La foi bahá’íe est une religion mondiale et indépendante, comptant environ cinq millions d’adeptes partout dans le monde. Ils habitent dans presque tous les pays et représentent presque tous les groupes ethniques et milieux socioéconomiques. C’est une religion monothéiste et ses enseignements reposent sur l’unicité de Dieu, de la religion et de l’humanité. La foi bahá’íe a été établie au Canada en 1898 et elle y compte aujourd’hui plus de 34000 adeptes, vivant dans quelque 1200 localités, réparties dans toutes ses provinces et tous ses territoires.

Le présent document, soumis par la Communauté bahá’íe du Canada

La communauté bahá’íe du Canada est heureuse d’avoir été invitée à participer à la réflexion en cours au sujet de la liberté de religion et du rôle que le Bureau de la liberté de religion pourrait jouer pour la promouvoir. Avant d’offrir des recommandations sur ce que le Bureau sur la liberté de religion pourrait faire pour favoriser cette liberté, nous offrirons ici notre point de vue sur le rôle de la liberté de religion dans le développement humain.

Liberté de religion, une valeur et un droit fondamental

Une des croyances bahá’íes essentielles est la conviction que la vitalité de la religion et le progrès de la société exigent que les individus soient libres de chercher indépendamment la vérité. Les croyances se manifestent dans la culture, dans la vie sociale et dans les projets collectifs entrepris pour le bien commun. Par conséquent, la liberté de religion est essentielle au développement humain : quand les gens jouissent de la liberté de conviction, leur potentiel humain se développe et ils participent davantage à la société.

D’un autre côté, l’intolérance religieuse dans ses formes extrêmes donne lieu à des actes de violence contre ceux qui appartiennent à une autre religion ou ceux qui n’en ont pas, ce qui met en péril la paix et la sécurité de tous. Le refus de respecter la liberté de religion, ciblant souvent les femmes et les minorités religieuses, est évidemment préjudiciable à la personne concernée et à sa famille, mais il est aussi dangereux pour la cohésion sociale et la prospérité de la nation.

En protégeant la liberté de religion, il est possible de créer un espace public où diverses opinions sont exprimées, qu’elles soient liées à une perspective religieuse, athée ou agnostique. Les processus vraiment démocratiques exigent que les participants puissent offrir leur point de vue en toute liberté – indépendamment de leur optique – et découvrent l’étincelle de la vérité par l’entrechoquement des diverses idées.
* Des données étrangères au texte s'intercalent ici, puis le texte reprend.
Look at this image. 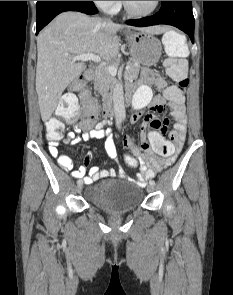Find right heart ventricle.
<instances>
[{"label":"right heart ventricle","instance_id":"obj_1","mask_svg":"<svg viewBox=\"0 0 233 295\" xmlns=\"http://www.w3.org/2000/svg\"><path fill=\"white\" fill-rule=\"evenodd\" d=\"M119 9V5H118V7H117V9L116 10H118Z\"/></svg>","mask_w":233,"mask_h":295}]
</instances>
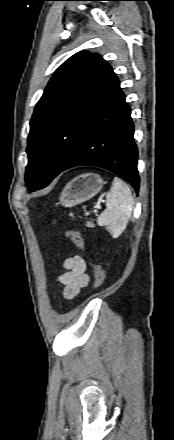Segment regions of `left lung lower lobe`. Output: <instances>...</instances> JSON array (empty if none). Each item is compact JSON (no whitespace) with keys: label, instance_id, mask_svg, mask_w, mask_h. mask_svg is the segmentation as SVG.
Here are the masks:
<instances>
[{"label":"left lung lower lobe","instance_id":"left-lung-lower-lobe-1","mask_svg":"<svg viewBox=\"0 0 174 440\" xmlns=\"http://www.w3.org/2000/svg\"><path fill=\"white\" fill-rule=\"evenodd\" d=\"M130 115L116 76L89 114L76 148L60 172L79 165L101 167L125 178L138 194V151Z\"/></svg>","mask_w":174,"mask_h":440}]
</instances>
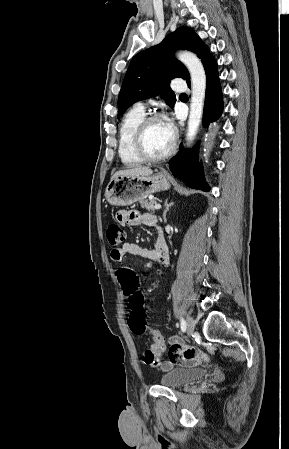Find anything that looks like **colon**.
<instances>
[{"label":"colon","instance_id":"5ec220e1","mask_svg":"<svg viewBox=\"0 0 289 449\" xmlns=\"http://www.w3.org/2000/svg\"><path fill=\"white\" fill-rule=\"evenodd\" d=\"M106 235L109 245L113 248H118L125 239L124 230L114 223L108 226ZM117 279L123 296L126 298L125 301L130 306L129 327L135 334L151 336L152 344L145 351L144 360L148 365L157 367L160 356L168 350L164 347L166 343L162 335L147 324L139 281L134 273V268H117Z\"/></svg>","mask_w":289,"mask_h":449}]
</instances>
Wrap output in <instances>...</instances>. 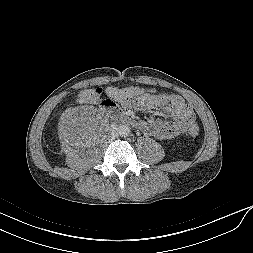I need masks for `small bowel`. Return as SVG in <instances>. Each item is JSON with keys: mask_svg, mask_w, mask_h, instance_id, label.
<instances>
[{"mask_svg": "<svg viewBox=\"0 0 253 253\" xmlns=\"http://www.w3.org/2000/svg\"><path fill=\"white\" fill-rule=\"evenodd\" d=\"M143 109H159L162 113L171 117V122L166 120H155L151 122H140V129L147 134L159 140H168L183 134L191 121H195L193 109L186 104L184 99L177 94H158L151 91H146L137 98L127 102H121L109 97H102L99 100L100 105L113 109L120 110L121 105Z\"/></svg>", "mask_w": 253, "mask_h": 253, "instance_id": "obj_1", "label": "small bowel"}]
</instances>
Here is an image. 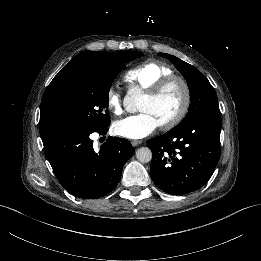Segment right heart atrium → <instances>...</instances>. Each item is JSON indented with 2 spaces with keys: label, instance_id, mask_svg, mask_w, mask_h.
Wrapping results in <instances>:
<instances>
[{
  "label": "right heart atrium",
  "instance_id": "d8ad5b80",
  "mask_svg": "<svg viewBox=\"0 0 261 261\" xmlns=\"http://www.w3.org/2000/svg\"><path fill=\"white\" fill-rule=\"evenodd\" d=\"M106 105L108 109L113 111L114 114L116 115L124 114V101L122 95L114 88L109 89L107 92Z\"/></svg>",
  "mask_w": 261,
  "mask_h": 261
}]
</instances>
La promotion de la liberté religieuse ne devrait donc pas préoccuper les seuls fidèles ou croyants, puisqu’une société ouverte, prospère et démocratique dépend de la protection de cette valeur essentielle.

Non seulement la liberté de religion est-elle une valeur, mais elle est aussi un droit fondamental. La législation internationale interdit qu’on impose des restrictions au droit de l’individu d’avoir une conviction ou une croyance ou d’en changer, qu’elle soit d’ordre philosophique ou religieux. Toutefois, dans des circonstances exceptionnelles, la législation internationale permet que certaines restrictions soient imposées à la liberté de pratiquer une religion, pour préserver la sécurité publique, la santé, la liberté ou les droits fondamentaux d’autrui.
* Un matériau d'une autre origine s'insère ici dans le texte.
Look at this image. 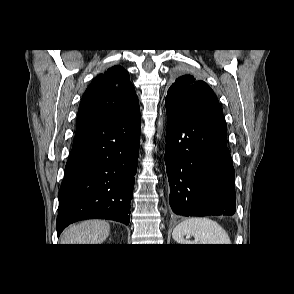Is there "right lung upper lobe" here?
<instances>
[{
	"label": "right lung upper lobe",
	"mask_w": 294,
	"mask_h": 294,
	"mask_svg": "<svg viewBox=\"0 0 294 294\" xmlns=\"http://www.w3.org/2000/svg\"><path fill=\"white\" fill-rule=\"evenodd\" d=\"M138 101L129 74L113 66L95 78L86 89L78 111L77 125L111 118Z\"/></svg>",
	"instance_id": "right-lung-upper-lobe-1"
}]
</instances>
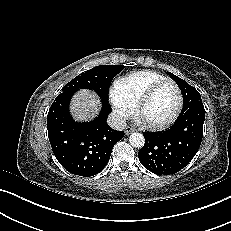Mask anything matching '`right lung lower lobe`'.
I'll list each match as a JSON object with an SVG mask.
<instances>
[{
	"mask_svg": "<svg viewBox=\"0 0 231 231\" xmlns=\"http://www.w3.org/2000/svg\"><path fill=\"white\" fill-rule=\"evenodd\" d=\"M75 91L66 90L52 103L47 117L49 141L59 163L70 173L90 177L107 165L114 145L124 131L107 124L111 112L103 102L99 116L91 122H75L69 114V101Z\"/></svg>",
	"mask_w": 231,
	"mask_h": 231,
	"instance_id": "1",
	"label": "right lung lower lobe"
}]
</instances>
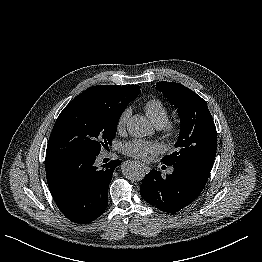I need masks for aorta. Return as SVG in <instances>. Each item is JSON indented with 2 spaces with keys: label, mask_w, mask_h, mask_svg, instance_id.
<instances>
[{
  "label": "aorta",
  "mask_w": 262,
  "mask_h": 262,
  "mask_svg": "<svg viewBox=\"0 0 262 262\" xmlns=\"http://www.w3.org/2000/svg\"><path fill=\"white\" fill-rule=\"evenodd\" d=\"M127 130L134 137H145L153 133L150 122L142 115H134L127 123ZM122 174L131 181H141L145 176L144 167L136 161H126L121 165Z\"/></svg>",
  "instance_id": "obj_1"
}]
</instances>
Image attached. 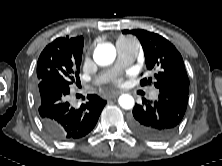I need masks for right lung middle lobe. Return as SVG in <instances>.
I'll return each mask as SVG.
<instances>
[{"instance_id": "right-lung-middle-lobe-1", "label": "right lung middle lobe", "mask_w": 222, "mask_h": 166, "mask_svg": "<svg viewBox=\"0 0 222 166\" xmlns=\"http://www.w3.org/2000/svg\"><path fill=\"white\" fill-rule=\"evenodd\" d=\"M72 47L65 50H46L40 54L37 62V80L56 77L68 84L78 78L82 59L84 39L75 37Z\"/></svg>"}]
</instances>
Bien qu’il existe une distinction entre la liberté de pensée et de conscience et la liberté de manifester sa religion, en réalité, il n’est pas facile de la faire. Au cœur de la croyance religieuse se trouve une relation particulière, ou une alliance, entre le croyant et Dieu, qui détermine comment cette personne doit vivre et se comporter pour être en harmonie avec les enseignements de sa religion. Cela comporte souvent le culte collectif, la participation à la vie de la collectivité confessionnelle et aux activités des institutions, le développement de processus d’éducation et l’enseignement de la religion à d’autres.

Étant donné l’interdépendance des droits fondamentaux, la violation de la liberté religieuse constitue non seulement une interférence dans l’exercice de la liberté de pensée et de conscience, mais aussi une violation de nombreux autres droits fondamentaux, comme le droit à la liberté, le droit de réunion pacifique, le droit à l’éducation, le droit à la propriété, le droit à l’emploi, à la citoyenneté, à l’accès aux services publics et, dans certains cas, le droit à la vie même.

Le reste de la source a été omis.